One of Charlie’s major achievements remains his proposal that the recognition of conserved microbial molecular motifs by invariant, germ-line-encoded receptors mediates immediate host defense and, in higher vertebrates, instructs lymphocytes with clonally distributed receptors to become activated through the induction of costimulatory signals on cells that also present antigens. Thus, Charlie argued that the immune system evolved to discriminate infectious non-self from noninfectious self and that the two-signal theory of lymphocyte activation is the best theory for such discrimination. Perhaps this concept was best formulated in his introductory lecture at the 1989 Cold Spring Harbor Symposium on quantitative biology on the subject of immune recognition. In fact, we now know of many invariant receptors able to signal antigenpresenting cells such as dendritic cells to express high amounts of costimulatory molecules and secrete cytokines in

response to microbial products. We also know that adaptive immunity is severely compromised in mutant mice in which the signaling pathways normally triggered by such invariant receptors are deficient.
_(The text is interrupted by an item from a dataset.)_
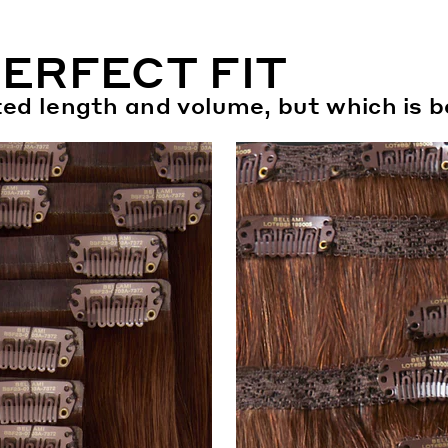
PERFECT FIT
eted length and volume, but which is b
Finally, it is worth emphasizing that along with his fundamental immunology work mentioned above, Charlie always maintained a genuine interest in immunological questions with clinical relevance. Animal models for proinflammatory autoimmune disorders such as multiple sclerosis and autoimmune insulin-dependent diabetes mellitus have been the subjects of intense investigations for many years in his laboratory. The deleterious effect of Fas–FasL interaction on pancreatic b cell persistence, the importance of CD8 T cells in the pathogenesis of type I diabetes in NOD mice, and the possibility of controlling experimental autoimmune encephalomyelitis by T suppressor cells induced upon epicutaneous immunization with autoantigens of the central nervous system are a few examples of original contributions to the field of autoimmunity. Charlie developed tight interactions with many colleagues from the Departments of Pathology, Rheumatology and Endocrinology to foster an active autoimmunity research network at Yale, and he was also an assiduous member of the Yale Cancer Center. Not surprisingly, many past members of the Janeway laboratory were medical students, had a medical background or pursued clinical activities. Besides his unique ability to put observations in perspective, his broad knowledge of immunology and his numerous contributions to our understanding of the immune system in particular and to biology in general, there were other remarkable things about Charlie. For instance, Charlie sincerely believed that research should be conducted openly, with a collaborative rather than competitive approach. Cooperation has indeed been a strong tradition in immunology research at Yale since Dick Gershon. Charlie was generous in sharing information and reagents with colleagues, including those outside Yale and overseas. He very often divulged observations long before publication. Charlie’s collaborators enjoyed unusual scientific freedom: he was convinced that excessive supervision is counterproductive, and he always encouraged his students and postdocs to express and test their own ideas. We will certainly miss Charlie for attitudes such as these, as well as for his purely scientific dimension.